This case concerns the stage at which winding-up proceedings can be transferred from the High Court to the NCLT.
Brief Facts of the Case
The Winding-up petition under sections 433(e) and (f), 434 and 439 of the Companies Act, 2013 was filed by Shyam Metalics and Energy Limited (Respondent No. 1), seeking winding up of the Appellant company. The Company Judge in the Delhi High Court passed an order on 27.08.2018, directing the official liquidator to take over all the assets, books of accounts, and records of the company, prepare the complete inventory of assets, and also value the assets.
An application was then filed before the Company Judge by the State Bank of India (SBI) (Respondent No. 2), being a secured creditor of the Appellant company, seeking the transfer of winding up petition to NCLT, as SBI had filed an application under Section 7 of the Insolvency and Bankruptcy Code, 2016 (Code), pending before the NCLT. By order dated 14.01.2019, the petition was transferred. The appeal to the Division Bench was also dismissed by the impugned order. Thus, the Appellant had appealed to the Supreme Court.
The Counsel for the Appellant referred to the judgments of Jaipur Metals & Electricals Employees Organization v. Jaipur Metals & Electricals Ltd., Forech India Ltd. v. Edelweiss Assets Reconstruction Co. Ltd., and M/s Kaledonia Jute & Fibres Pvt. Ltd. v. M/s Axis Nirman & Industries Ltd. & Ors. According to him, none of these judgments applies to the facts of the given case. Given the facts of this case, winding up proceedings before the High Court alone can continue, and parallel proceedings under the Code cannot continue.
It had been argued that Jaipur Metals clarifies that independent proceedings under the code can continue only when the stage is before a winding-up order is passed, which was the case on the facts before the Court. Similarly, in Forech, the stage of winding up proceeding was after the service of notice of winding up petition and before a winding-up order was passed, thus, 5th proviso to Sec. 434(1)(c) of the Companies Act, 2013, was applied.

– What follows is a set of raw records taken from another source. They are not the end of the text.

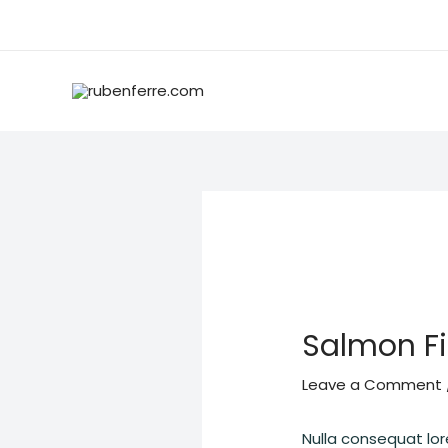
Skip
to
content
Salmon Fi
Leave a Comment
Nulla consequat lo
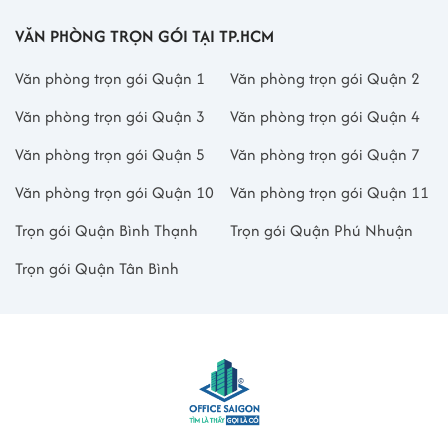
VĂN PHÒNG TRỌN GÓI TẠI TP.HCM
Văn phòng trọn gói Quận 1
Văn phòng trọn gói Quận 2
Văn phòng trọn gói Quận 3
Văn phòng trọn gói Quận 4
Văn phòng trọn gói Quận 5
Văn phòng trọn gói Quận 7
Văn phòng trọn gói Quận 10
Văn phòng trọn gói Quận 11
Trọn gói Quận Bình Thạnh
Trọn gói Quận Phú Nhuận
Trọn gói Quận Tân Bình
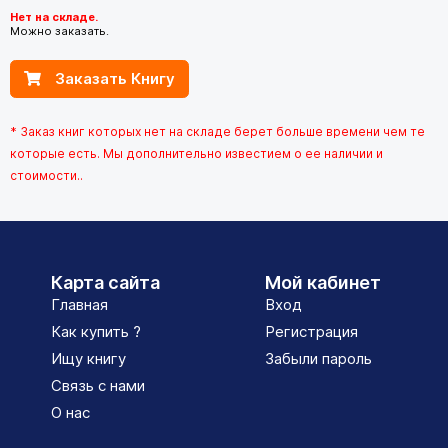
Нет на складе.
Можно заказать.
Заказать Книгу
* Заказ книг которых нет на складе берет больше времени чем те
которые есть. Мы дополнительно известием о ее наличии и
стоимости..
Карта сайта
Мой кабинет
Главная
Вход
Как купить ?
Регистрация
Ищу книгу
Забыли пароль
Связь с нами
О нас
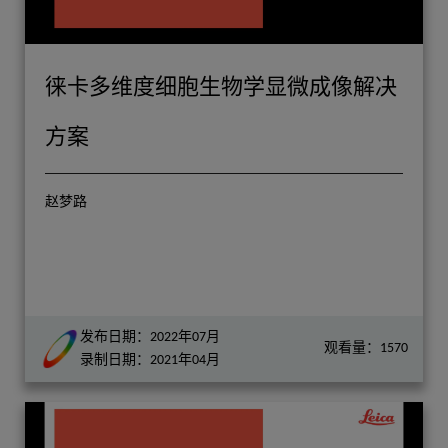
徕卡多维度细胞生物学显微成像解决
方案
赵梦路
发布日期：2022年07月
观看量：1570
录制日期：2021年04月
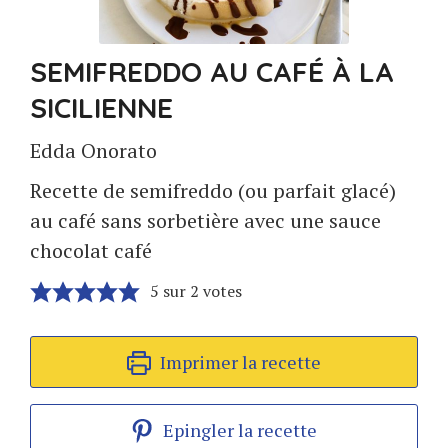
SEMIFREDDO AU CAFÉ À LA
SICILIENNE
Edda Onorato
Recette de semifreddo (ou parfait glacé)
au café sans sorbetière avec une sauce
chocolat café
5
sur
2
votes
Imprimer la recette
Epingler la recette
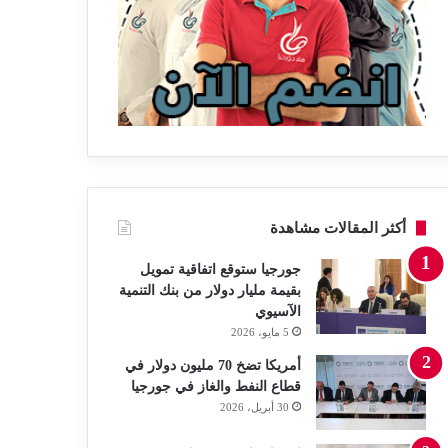
أكثر المقالات مشاهدة
جورجيا ستوقع اتفاقية تمويل
بقيمة مليار دولار من بنك التنمية
الآسيوي
5 مايو، 2026
أمريكا تضخ 70 مليون دولار في
قطاع النفط والغاز في جورجيا
30 أبريل، 2026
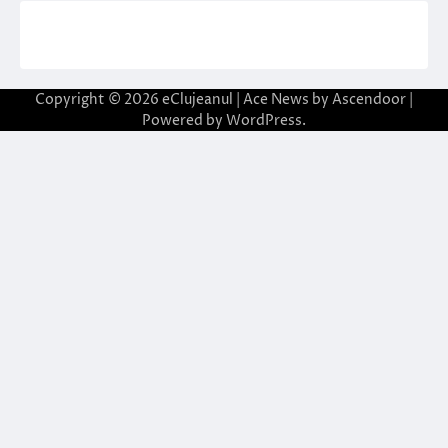
Copyright © 2026
eClujeanul
| Ace News by
Ascendoor
|
Powered by
WordPress
.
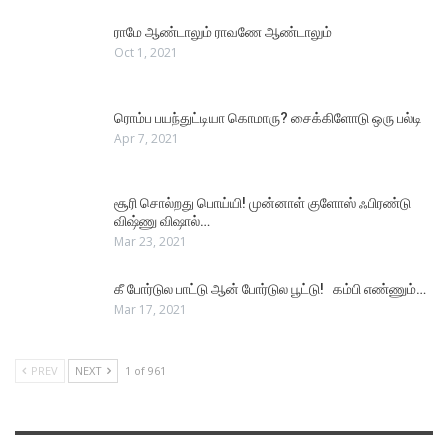
ராமே ஆண்டாலும் ராவணே ஆண்டாலும்
Oct 1, 2021
ரொம்ப பயந்துட்டியா கொமாரு? சைக்கிளோடு ஒரு பல்டி
Apr 7, 2021
சூரி சொல்றது பொய்யி! முன்னாள் குளோஸ் ஃபிரண்டு
விஷ்ணு விஷால்…
Mar 23, 2021
கீ போர்டுல பாட்டு ஆன் போர்டுல பூட்டு! கம்பி எண்ணும்…
Mar 17, 2021
PREV
NEXT
1 of 961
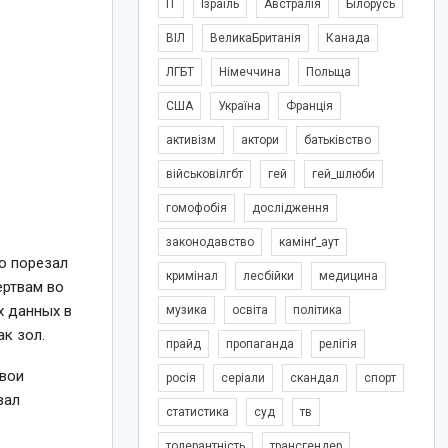
IT
Ізраїль
Австралія
Білорусь
ВІЛ
ВеликаБританія
Канада
ЛГБТ
Німеччина
Польща
США
Україна
Франція
активізм
актори
батьківство
військовілгбт
гей
гей_шлюби
гомофобія
дослідження
законодавство
камінґ_аут
то порезал
кримінал
лесбійки
медицина
ертвам во
х данных в
музика
освіта
політика
ак зол.
прайд
пропаганда
релігія
свои
росія
серіали
скандал
спорт
вал
статистика
суд
тв
толерантність
трансгендер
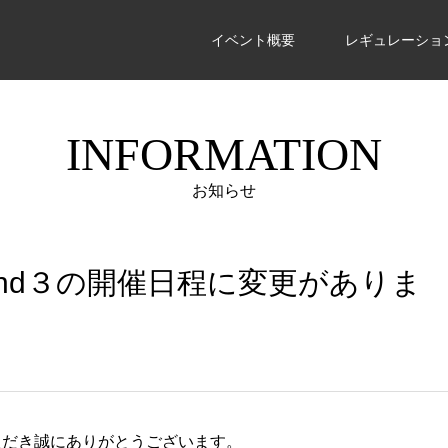
イベント概要
レギュレーショ
INFORMATION
お知らせ
ound３の開催日程に変更がありま
ただき誠にありがとうございます。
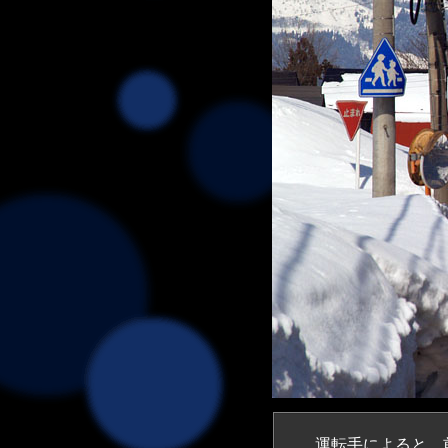
運転手によると、前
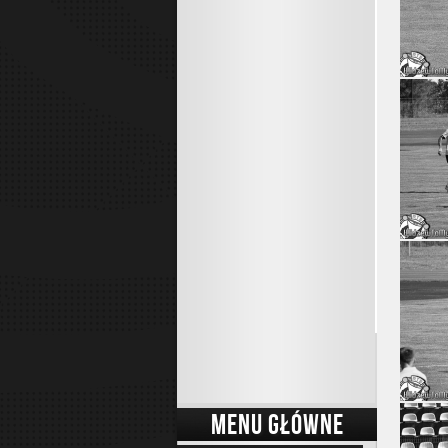
MENU GŁÓWNE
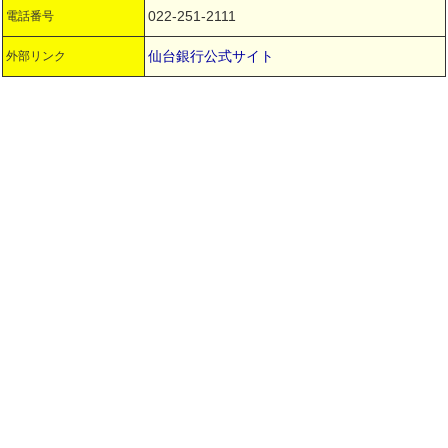
022-251-2111
電話番号
仙台銀行公式サイト
外部リンク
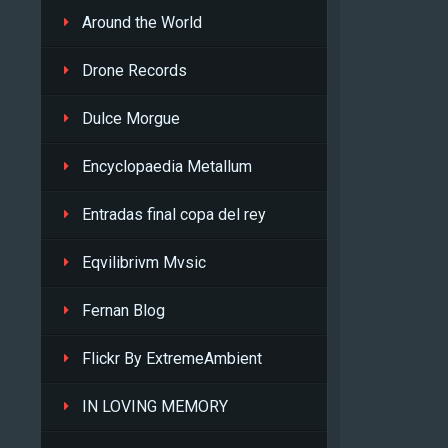
Around the World
Drone Records
Dulce Morgue
Encyclopaedia Metallum
Entradas final copa del rey
Eqvilibrivm Mvsic
Fernan Blog
Flickr By ExtremeAmbient
IN LOVING MEMORY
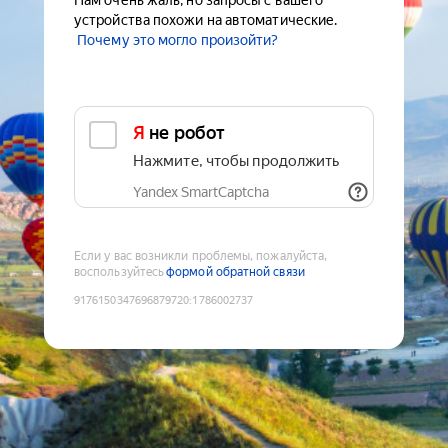
Нам очень жаль, но запросы с вашего
устройства похожи на автоматические.
Почему это могло произойти?
Я не робот
Нажмите, чтобы продолжить
Yandex SmartCaptcha
Если у вас возникли проблемы, пожалуйста,
воспользуйтесь
формой обратной связи
9176150347696879720
:
1786002737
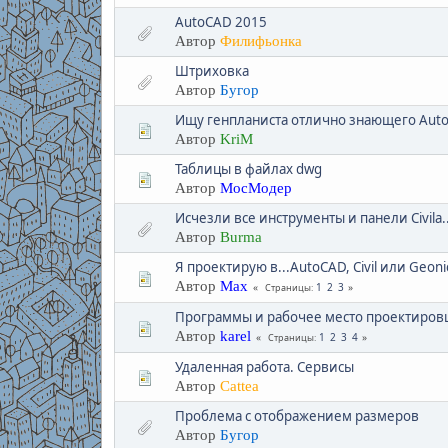
AutoCAD 2015
Автор
Филифьонка
Штриховка
Автор
Бугор
Ищу генпланиста отлично знающего Autoca
Автор
KriM
Таблицы в файлах dwg
Автор
МосМодер
Исчезли все инструменты и панели Civila..
Автор
Burma
Я проектирую в...AutoCAD, Civil или Geoni
Автор
Max
1
2
3
Страницы
Программы и рабочее место проектиро
Автор
karel
1
2
3
4
Страницы
Удаленная работа. Сервисы
Автор
Cattea
Проблема с отображением размеров
Автор
Бугор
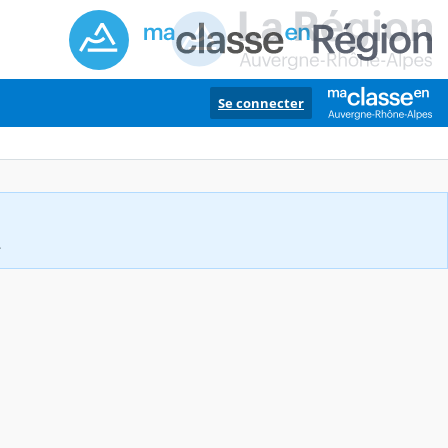
Se connecter
.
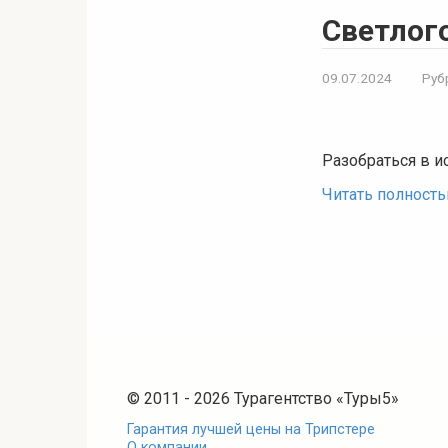
Светлог
09.07.2024
Руб
Разобраться в и
Читать полност
© 2011 - 2026 Турагентство «Туры5»
Гарантия лучшей цены на Трипстере
О компании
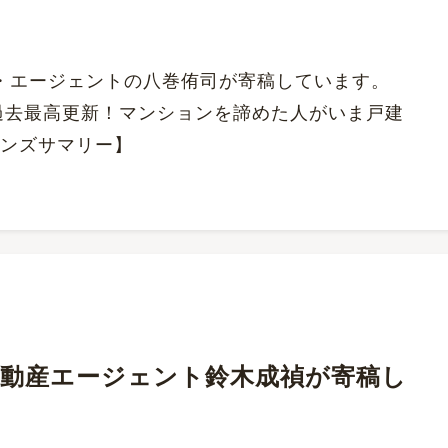
行役員・エージェントの八巻侑司が寄稿しています。
過去最高更新！マンションを諦めた人がいま戸建
インズサマリー】
にて、不動産エージェント鈴木成禎が寄稿し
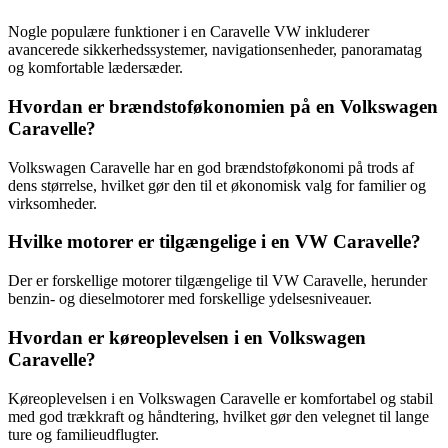
Nogle populære funktioner i en Caravelle VW inkluderer
avancerede sikkerhedssystemer, navigationsenheder, panoramatag
og komfortable lædersæder.
Hvordan er brændstoføkonomien på en Volkswagen
Caravelle?
Volkswagen Caravelle har en god brændstoføkonomi på trods af
dens størrelse, hvilket gør den til et økonomisk valg for familier og
virksomheder.
Hvilke motorer er tilgængelige i en VW Caravelle?
Der er forskellige motorer tilgængelige til VW Caravelle, herunder
benzin- og dieselmotorer med forskellige ydelsesniveauer.
Hvordan er køreoplevelsen i en Volkswagen
Caravelle?
Køreoplevelsen i en Volkswagen Caravelle er komfortabel og stabil
med god trækkraft og håndtering, hvilket gør den velegnet til lange
ture og familieudflugter.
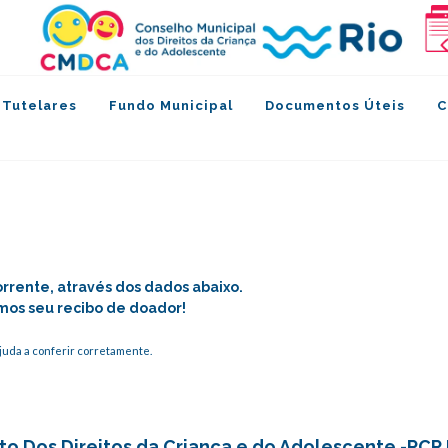
 Tutelares
Fundo Municipal
Documentos Úteis
C
rente, através dos dados abaixo.
mos seu recibo de doador!
juda a conferir corretamente.
to Dos Direitos da Criança e do Adolescente -PC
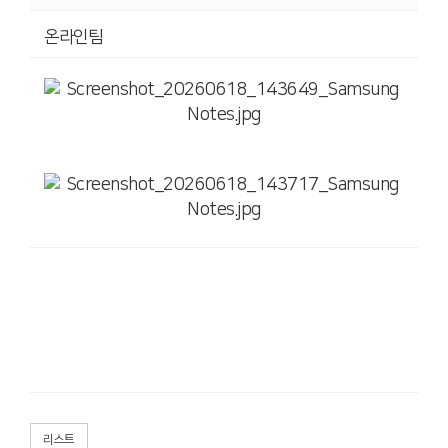
온라인팀
리스트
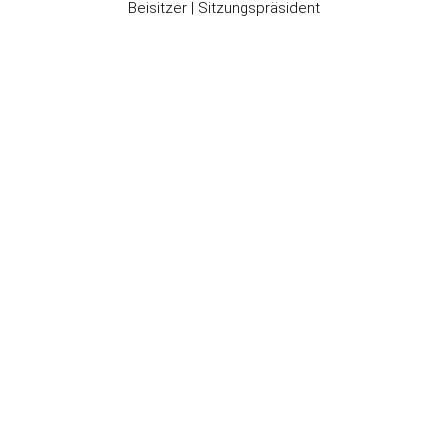
Beisitzer | Sitzungspräsident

Likewise, in Kaledonia, the winding-up order passed on the facts of the case had been kept in abeyance.
These three cases are completely distinguishable and would have no application to the circumstances in which the winding order had been passed and the Official Liquidator had seized the assets and begun the process of distribution to creditors and others which would result in the dissolution of the company.
The Counsel had submitted that the 5th proviso to the Sec. 434(1)(c) of the Companies Act, 2013, provides that discretion transfer winding up proceedings to NCLT, without referring to the stage of winding up, vests in the Company Court.
Even post-admission, if no irreversible steps have been taken, then a joint reading of 5th proviso to Sec. 434(1)(c) and Sec. 238 of the Code, would lead to the transfer of winding up proceedings to the NCLT, as not only is the Code a special enactment with a non-obstante clause which would, in case of conflicts to do away with the Companies Act, 2013, but also that the judgment given in Swiss Ribbons, held that winding up is the last resort after all efforts to revive a company failed.
The discretion exercised by the Company Court and Division Bench had been judiciously and correctly exercised.
Observation by the Court
The Court observed that the code tentatively began to transfer winding up proceedings to the NCLT, at a stage as may be prescribed by the Central Government. This was done by the Transfer Rules, 2016, and only those proceedings which are at a stage of pre-service notice of the winding-up petition stand compulsorily transferred to NCLT.
The result, therefore, was that the post notice and pre-admission of winding up petitions, parallel proceedings would continue under both statutes, leading to an unsatisfactory state of affairs. This led to the introduction of the 5th proviso to Sec. 434(1)(c), which is not restricted to any particular stage of winding up proceedings, as pointed out in Kaledonia.
Even post admission of winding up petition, and after the appointment of a company liquidator to take over the assets of a company sought to be wound up, it is the discretion of the Company Court to transfer such petition to the NCLT.
In a winding-up proceeding, where petition had not been served in terms of Rule 26 of the Companies (Court) Rules, 1956 at a pre-admission stage, given the application of the Code, the winding-up proceeding is compulsorily transferable to the NCLT. Even post-issue of notice and pre-admission, the same result would ensue.
If no irreversible steps had been taken by the Company Court, then it has to transfer the proceedings to NCLT. However, if the winding-up proceeding has reached a stage where it would be irreversible, to set the clock back, then the Company Court must proceed with the winding up.
The findings of the Company Judge and Division Bench, that despite the possession and control of records and assets being taken by the liquidator, no irreversible steps have otherwise taken place. The Company Court rightly exercised discretion vested in it.
The Decision of the Court
The Matter had been transferred by the High Court to the NCLT and do not find reasons to interfere with the aforesaid orders.
The Appeals were therefore dismissed.